Data to examine ->
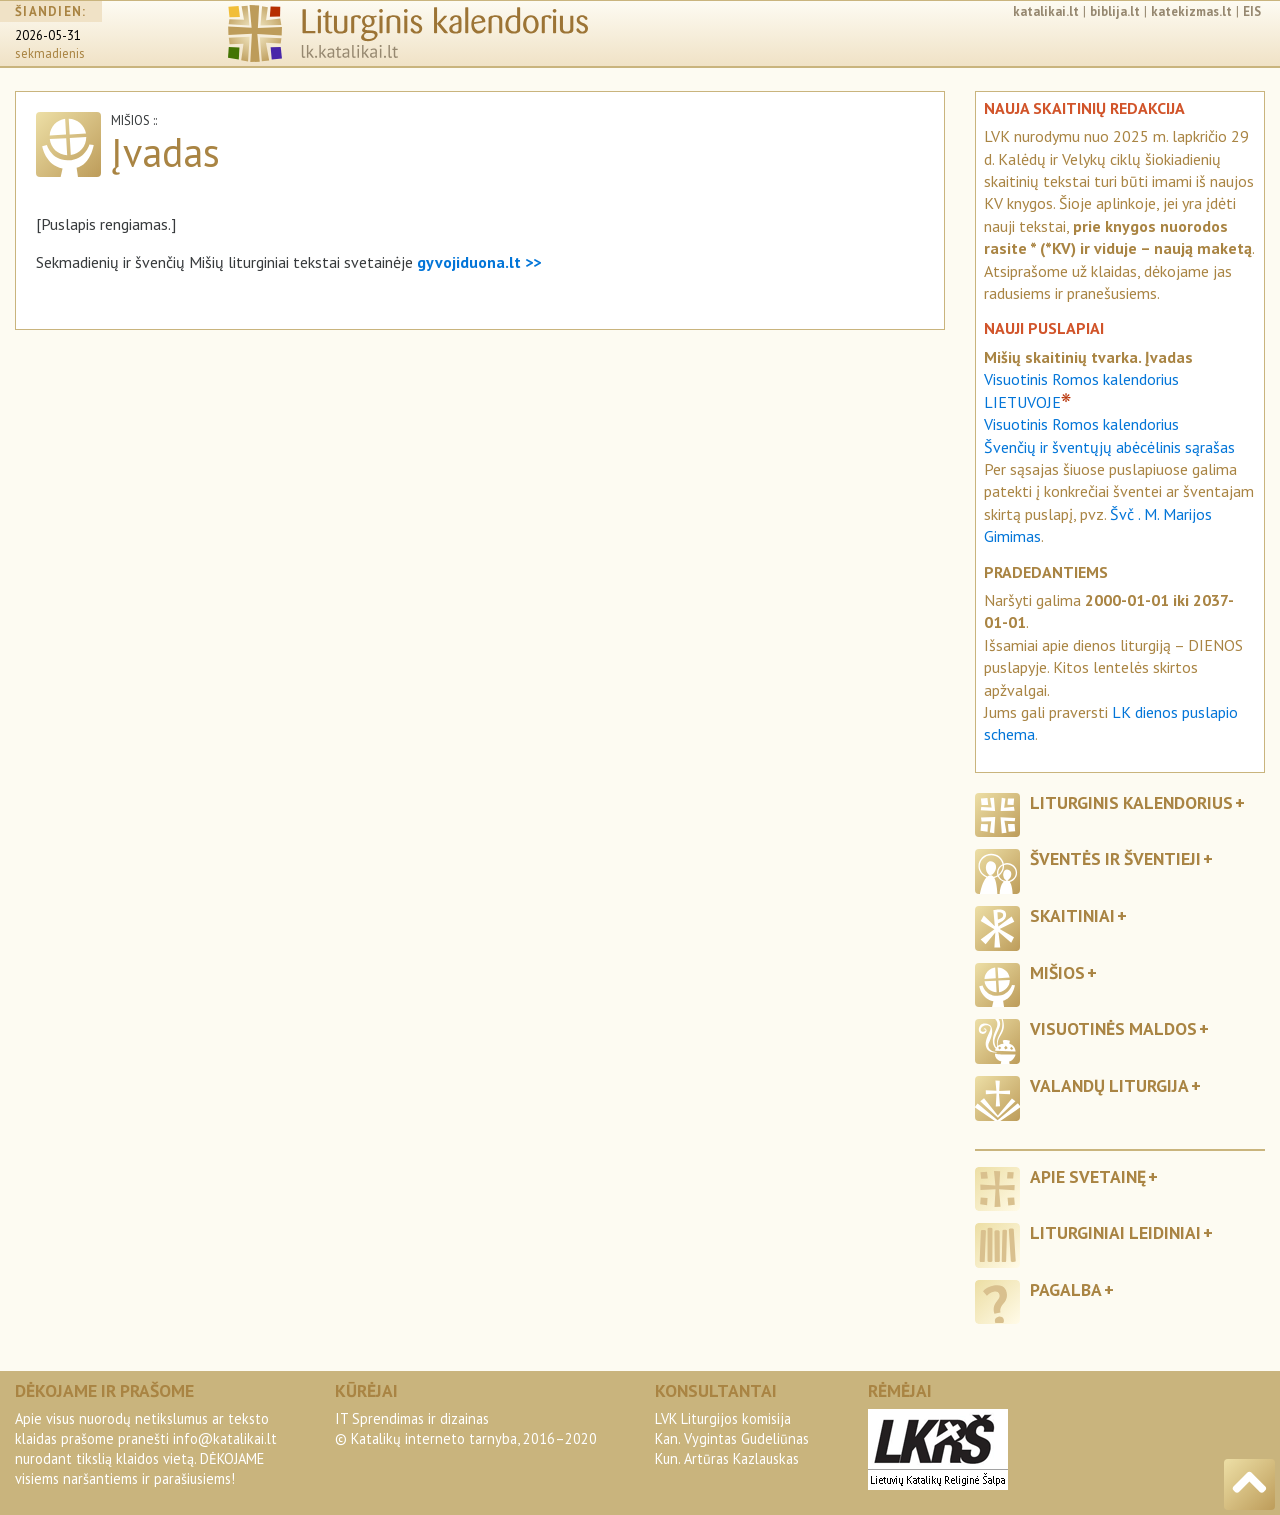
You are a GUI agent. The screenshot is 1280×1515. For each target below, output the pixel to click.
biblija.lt (1115, 11)
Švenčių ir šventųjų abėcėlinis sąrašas (1109, 447)
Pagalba (1066, 1289)
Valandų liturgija (1109, 1085)
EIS (1252, 11)
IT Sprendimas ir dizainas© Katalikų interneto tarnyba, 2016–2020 (466, 1428)
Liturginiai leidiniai (1115, 1232)
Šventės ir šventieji (1115, 858)
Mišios (1057, 972)
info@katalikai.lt (225, 1438)
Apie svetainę (1088, 1176)
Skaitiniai (1072, 915)
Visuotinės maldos (1113, 1028)
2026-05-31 (48, 35)
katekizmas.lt (1191, 11)
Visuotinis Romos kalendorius (1081, 424)
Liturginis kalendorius (1131, 802)
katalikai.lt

Task to carry out -> Start at the line holding "Liturginiai leidiniai (1115, 1232)" and retype each line through the end of the material above, both included.

Solution to the exercise ->
Liturginiai leidiniai (1115, 1232)
Šventės ir šventieji (1115, 858)
Mišios (1057, 972)
info@katalikai.lt (225, 1438)
Apie svetainę (1088, 1176)
Skaitiniai (1072, 915)
Visuotinės maldos (1113, 1028)
2026-05-31 (48, 35)
katekizmas.lt (1191, 11)
Visuotinis Romos kalendorius (1081, 424)
Liturginis kalendorius (1131, 802)
katalikai.lt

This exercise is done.